In 1805, during the Third Coalition War that pitted Great Britain against Spain and France, the Castle of Sant Joan was bombarded by the British armada, destroying forever a fortification that had stood proud for more than seven centuries. Most of the sea-facing wall fell, along with half of the main tower. Unlike on previous occasions, its reconstruction was not considered necessary.

The old fortress gradually fell into ruins over the ensuing decades. This process was accelerated by two violent storms, one in 1840 and one in 1923, in which further sections of wall were destroyed, along with what remained of the tower.

The origins of the Castle of Sant Joan are the origins of the town of Lloret. Back in the 11th century, the area of land delimited as Loredo was ruled over by Sicardis of Lloret (1031-1103). According to the terms of Sicardis’ will, the feudal land was to be shared between two of her sons: Bernat Umbert, Bishop of Girona, and Bernat Gaufred, a secular lord who became Lord of Palafolls.

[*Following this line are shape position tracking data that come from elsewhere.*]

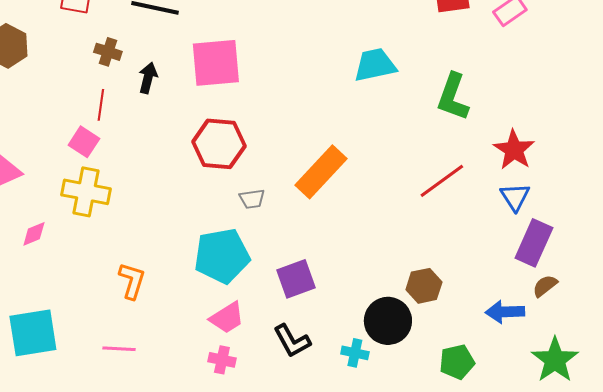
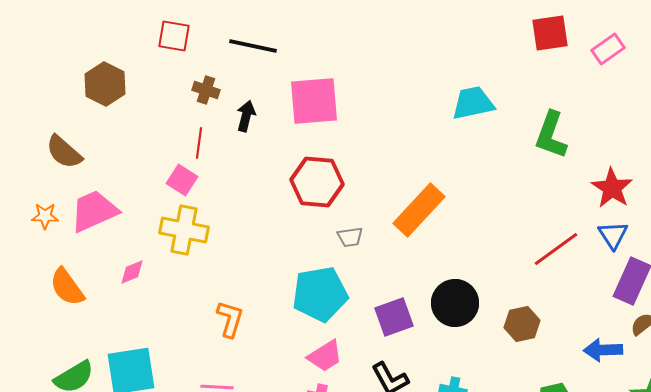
red line: (442, 181) -> (556, 249), moved
black circle: (388, 321) -> (455, 303), moved

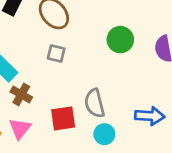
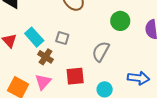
gray square: (56, 53) -> (62, 38), moved
gray semicircle: (95, 103) -> (101, 52), moved, turned 40

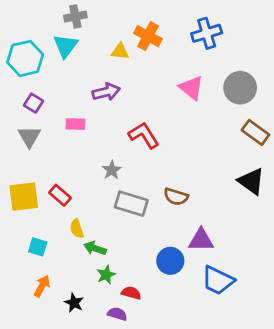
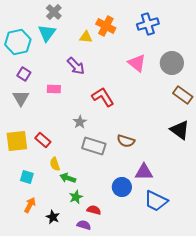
gray cross: (75, 17) -> (54, 12), turned -35
purple arrow: (106, 92) -> (76, 66), turned 60

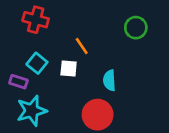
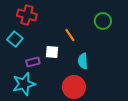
orange line: (82, 46) -> (70, 35), moved
cyan square: (37, 63) -> (15, 39), moved
purple rectangle: (18, 82) -> (33, 62), moved, turned -32

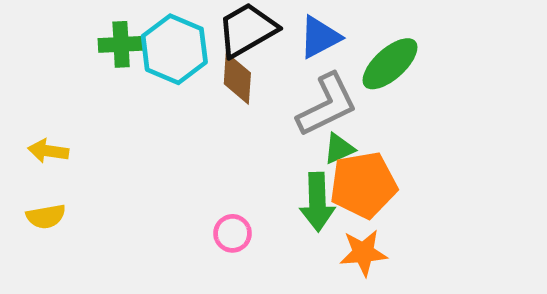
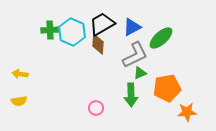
orange pentagon: (363, 185) -> (167, 88), moved
orange star: (363, 253) -> (187, 112), moved

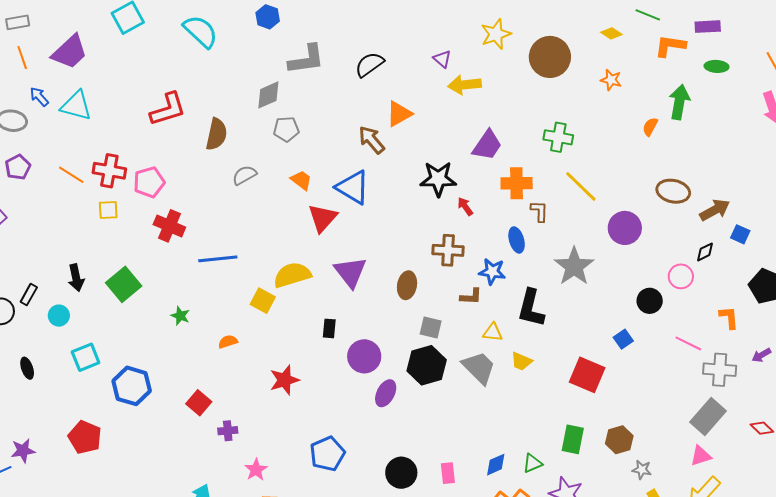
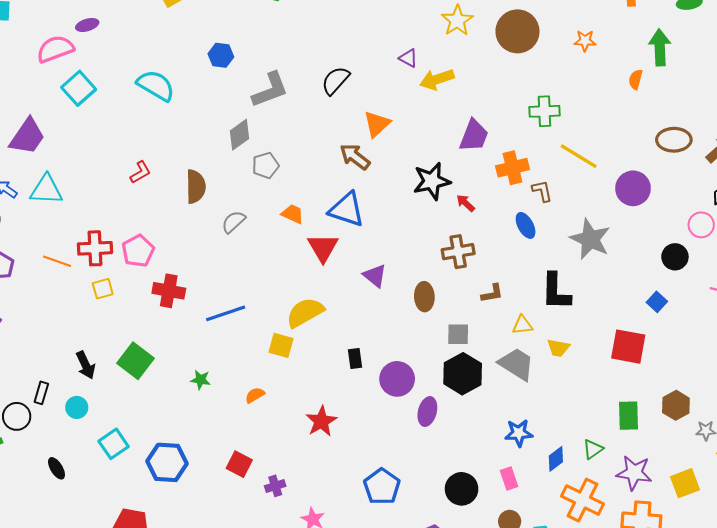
red L-shape: (168, 109) -> (140, 172), size x0.6
purple triangle: (350, 272) -> (375, 276), moved, size x0.7
blue star: (492, 272) -> (519, 433), moved

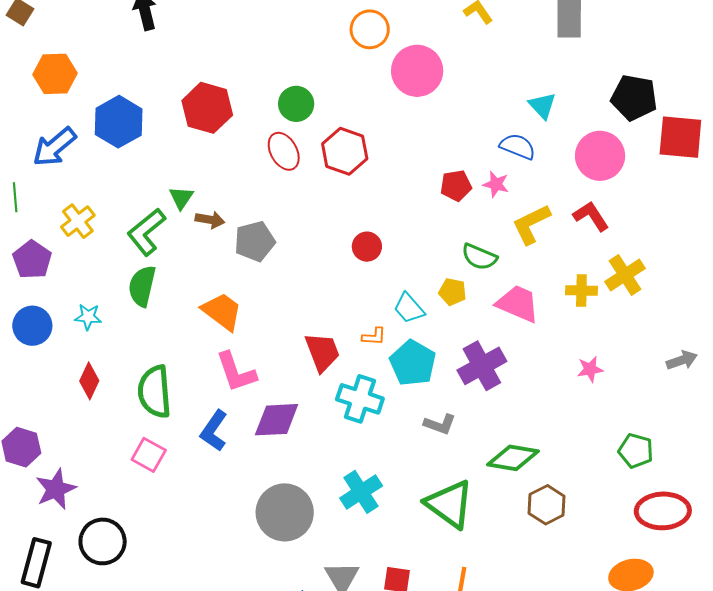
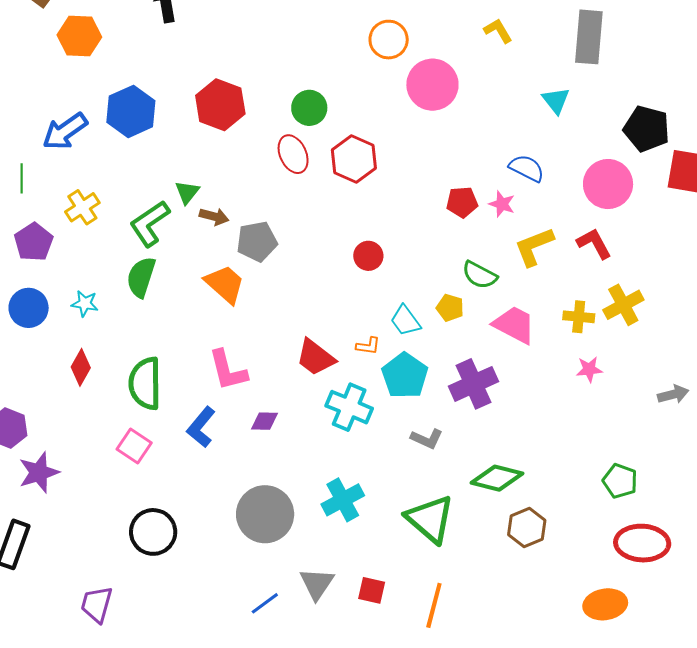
orange hexagon: (55, 74) -> (79, 36), moved
cyan triangle: (542, 106) -> (556, 100), moved
orange trapezoid: (222, 311) -> (225, 284), moved
red trapezoid: (322, 352) -> (316, 357), turned 144
pink star: (590, 369) -> (589, 369), moved
purple diamond: (277, 420) -> (264, 421), size x0.6
black circle: (103, 541) -> (153, 532), moved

This shared jurisdiction lasted until 1218, when Bishop Bernat Umbert died and his fief passed exclusively to the See of Girona. In 1790, the Comú (Town Council) and the inhabitants of Lloret asked the Royal Council of the Treasury to make the castle and its land royal property in exchange for the payment of 8,000 pounds to the Cathedral Chapter for loss of ownership rights. The legal dispute, which lasted until 1802, was decided in favour of Lloret’s inhabitants, bringing almost eight centuries of feudal rule to an end, although the Castle of Sant Joan belonged to the Chapter until 1807. The Third Coalition War that pitted Great Britain against Spain and France, and which concluded at the Battle of Trafalgar, had disastrous consequences for the tower of the Castle of Sant Joan. In 1805 the British Navy bombed the tower, destroying the fortified enclosure once and for all. The castle remained in disuse throughout the 19th century and was reduced to ruins. The tower has been restored and can be visited, along with the rest of the enclosure, where information panels have been installed.